Incident Details

All times are shown in UTC

14th August 2018 08:13:43 AM

High error rates during emergency revert of faulty deployment

At 5:50 UTC, a routine deploy caused error rates to climb in eu-central-1. See https://status.ably.io/incidents/553 for details.

Following an investigation into the root cause, we have decided that it is safer to revert the recent deployed on any instances globally until we can fully understand the root cause of the issue.

We have noticed error rates briefly increase in regions during (for periods of up to around 1 minute) whilst this code is being reverted.

We'll confirm once this process is completed.

14th Aug 09:00 AM

The new code has been reverted now on all nodes and error rates are back to normal.

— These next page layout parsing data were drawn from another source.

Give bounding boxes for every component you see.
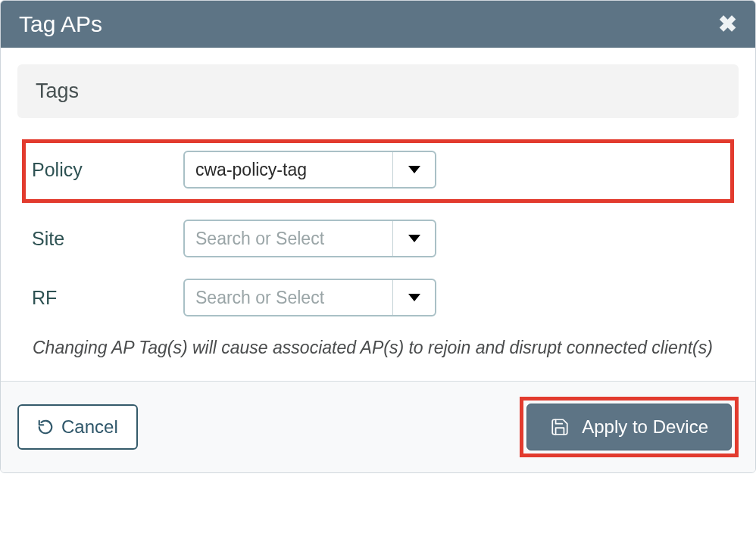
close-icon[interactable]: ✖ — [718, 13, 737, 36]
tag-aps-modal: Tag APs ✖ Tags Policy cwa-policy-tag Sit… — [0, 0, 756, 473]
policy-select-value: cwa-policy-tag — [185, 152, 392, 187]
policy-row: Policy cwa-policy-tag — [22, 139, 734, 203]
chevron-down-icon — [408, 294, 420, 301]
form-rows: Policy cwa-policy-tag Site Search or Sel… — [17, 139, 739, 376]
section-title: Tags — [36, 79, 79, 102]
save-icon — [550, 417, 570, 437]
rf-row: RF Search or Select — [22, 273, 734, 327]
undo-icon — [37, 419, 54, 435]
policy-label: Policy — [32, 159, 183, 181]
modal-title: Tag APs — [19, 11, 102, 37]
warning-text: Changing AP Tag(s) will cause associated… — [22, 332, 734, 375]
apply-button[interactable]: Apply to Device — [526, 404, 732, 450]
site-select-placeholder: Search or Select — [185, 221, 392, 256]
site-select[interactable]: Search or Select — [183, 220, 436, 257]
policy-select-caret — [392, 152, 435, 187]
chevron-down-icon — [408, 166, 420, 173]
policy-select[interactable]: cwa-policy-tag — [183, 151, 436, 189]
rf-select[interactable]: Search or Select — [183, 279, 436, 316]
modal-header: Tag APs ✖ — [1, 1, 755, 48]
section-header: Tags — [17, 64, 739, 118]
rf-label: RF — [32, 287, 183, 309]
site-row: Site Search or Select — [22, 214, 734, 268]
site-label: Site — [32, 228, 183, 250]
modal-footer: Cancel Apply to Device — [1, 381, 755, 472]
cancel-button-label: Cancel — [61, 416, 118, 438]
modal-body: Tags Policy cwa-policy-tag Site Search o… — [1, 48, 755, 381]
chevron-down-icon — [408, 235, 420, 242]
site-select-caret — [392, 221, 435, 256]
rf-select-caret — [392, 280, 435, 315]
apply-button-label: Apply to Device — [582, 416, 708, 438]
rf-select-placeholder: Search or Select — [185, 280, 392, 315]
cancel-button[interactable]: Cancel — [17, 404, 138, 450]
apply-highlight: Apply to Device — [520, 397, 739, 457]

We'll be completing a post mortem on this issue and post updates within this incident report.

16th Aug 06:00 PM

We have completed our post mortem on what happened:

The underlying cause was that we deployed code that was effectively broken. The specific issue was related to interoperability in a mixed cluster, and arose in a specific configuration that we had not tested sufficiently before release

When we deployed the code to eu-central-1, we saw a very large spike in system load - whose root cause was the bug - but due to the cascade of effects when hugely overloaded we were overwhelmed by logs containing secondary errors so we didn't recognise the root cause initially

The load then triggered autoscaling and recovery of nodes across the cluster which, due to a procedural error in making the deploy, caused other nodes to be restarted with the broken code.

We were able to recover the system by suspending recovery, finding the root cause bug, and reverting affected nodes.

However, moving forwards, we are going to improve our deployment strategy so that we can better test multi-region mixed cluster environments.

We apologize for the inconvenience this caused.


3 months ago